(Pixel coordinate grounding data)
=== Section Start ===
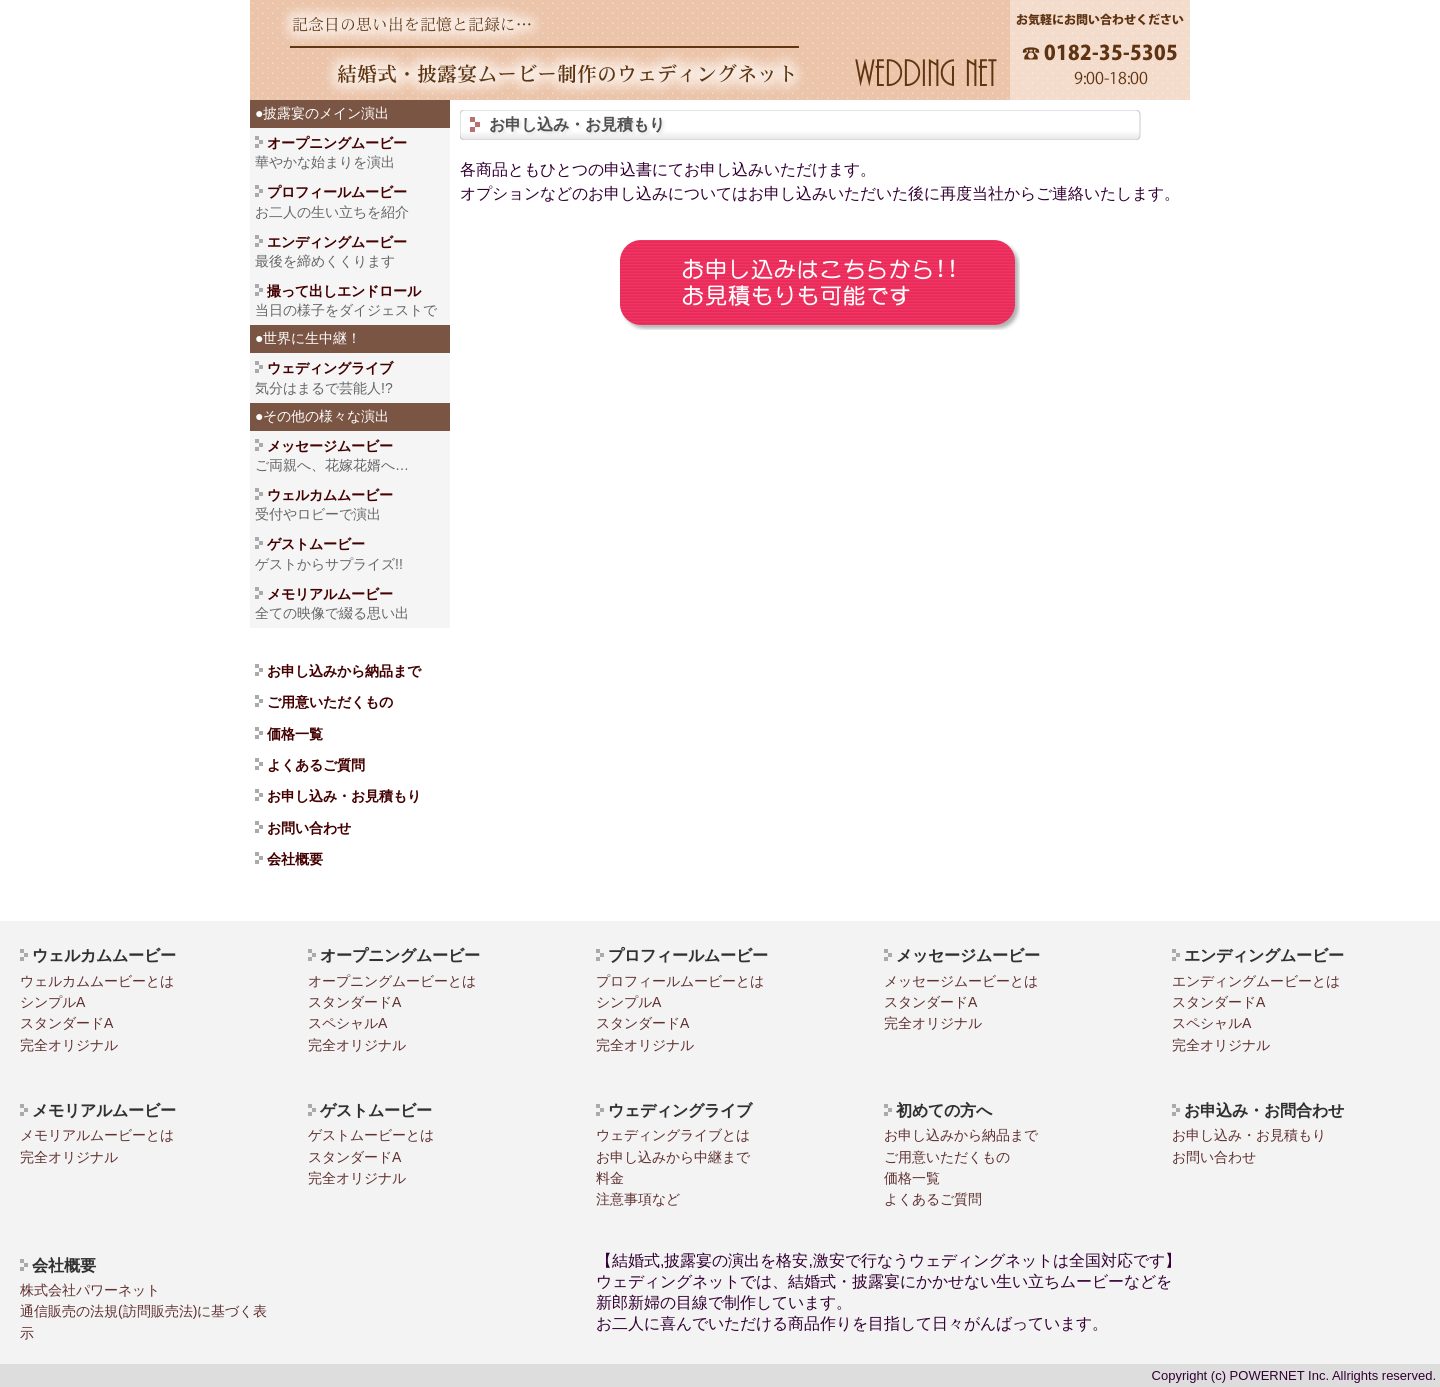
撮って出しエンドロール (344, 291)
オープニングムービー (337, 143)
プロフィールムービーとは (680, 981)
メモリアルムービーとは (97, 1135)
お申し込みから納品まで (344, 671)
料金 (610, 1178)
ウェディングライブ (324, 368)
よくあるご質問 (316, 765)
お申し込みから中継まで (673, 1157)
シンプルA (52, 1002)
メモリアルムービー (330, 594)
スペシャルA (347, 1023)
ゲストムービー (310, 544)
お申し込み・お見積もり (344, 796)
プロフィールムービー (337, 192)
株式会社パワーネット (90, 1290)
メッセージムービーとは (961, 981)
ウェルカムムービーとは (97, 981)
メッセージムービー (330, 446)
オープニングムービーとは (392, 981)
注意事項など (638, 1199)
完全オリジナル (69, 1045)
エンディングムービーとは (1256, 981)
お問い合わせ (309, 828)
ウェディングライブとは (673, 1135)
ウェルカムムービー (330, 495)
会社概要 (295, 859)
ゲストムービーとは (371, 1135)
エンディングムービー (337, 242)
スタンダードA (66, 1023)
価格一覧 (295, 734)
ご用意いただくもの (330, 702)
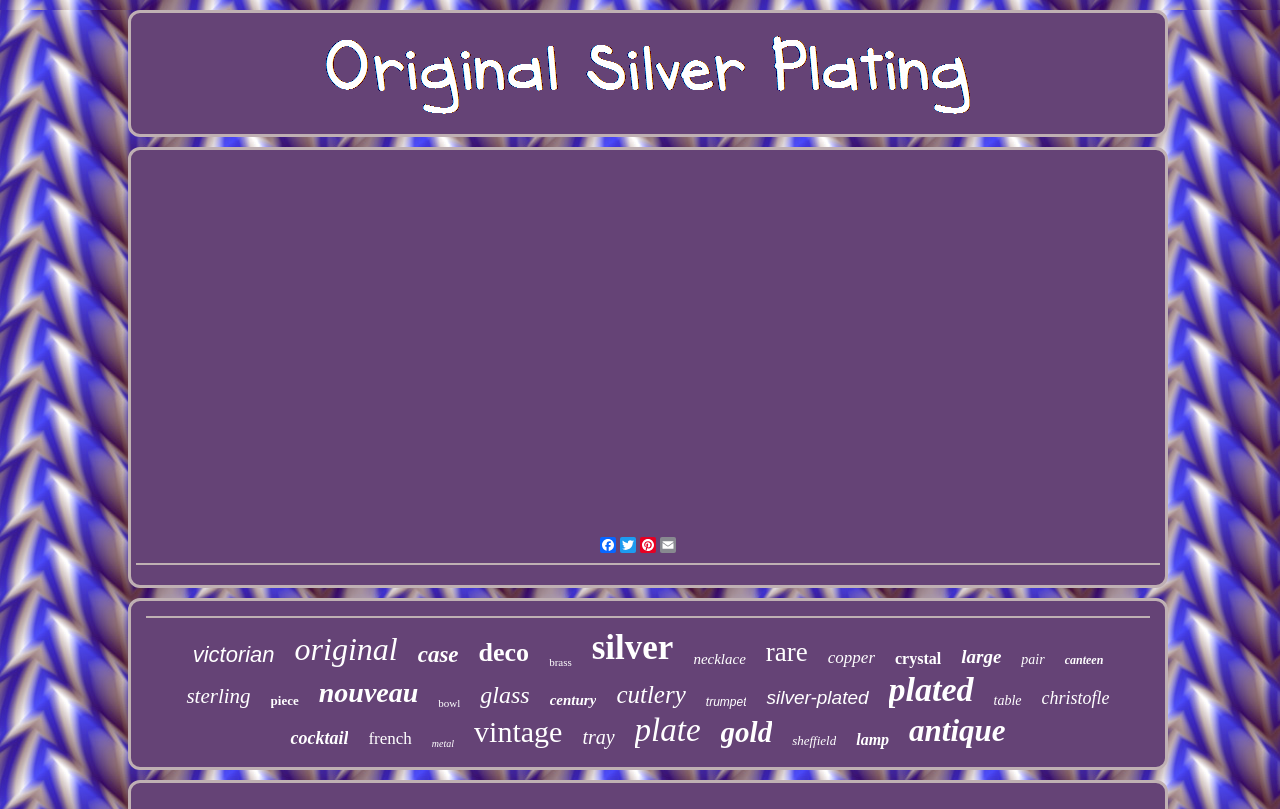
=== Section End ===
→ **WHAT TO DO**
Transcribe each entry above exactly, apart from the pictures.

→ **RESPONSE TO THE TASK**
撮って出しエンドロール (344, 291)
オープニングムービー (337, 143)
プロフィールムービーとは (680, 981)
メモリアルムービーとは (97, 1135)
お申し込みから納品まで (344, 671)
料金 (610, 1178)
ウェディングライブ (324, 368)
よくあるご質問 (316, 765)
お申し込みから中継まで (673, 1157)
シンプルA (52, 1002)
メモリアルムービー (330, 594)
スペシャルA (347, 1023)
ゲストムービー (310, 544)
お申し込み・お見積もり (344, 796)
プロフィールムービー (337, 192)
株式会社パワーネット (90, 1290)
メッセージムービーとは (961, 981)
ウェルカムムービーとは (97, 981)
メッセージムービー (330, 446)
オープニングムービーとは (392, 981)
注意事項など (638, 1199)
完全オリジナル (69, 1045)
エンディングムービーとは (1256, 981)
お問い合わせ (309, 828)
ウェディングライブとは (673, 1135)
ウェルカムムービー (330, 495)
会社概要 (295, 859)
ゲストムービーとは (371, 1135)
エンディングムービー (337, 242)
スタンダードA (66, 1023)
価格一覧 (295, 734)
ご用意いただくもの (330, 702)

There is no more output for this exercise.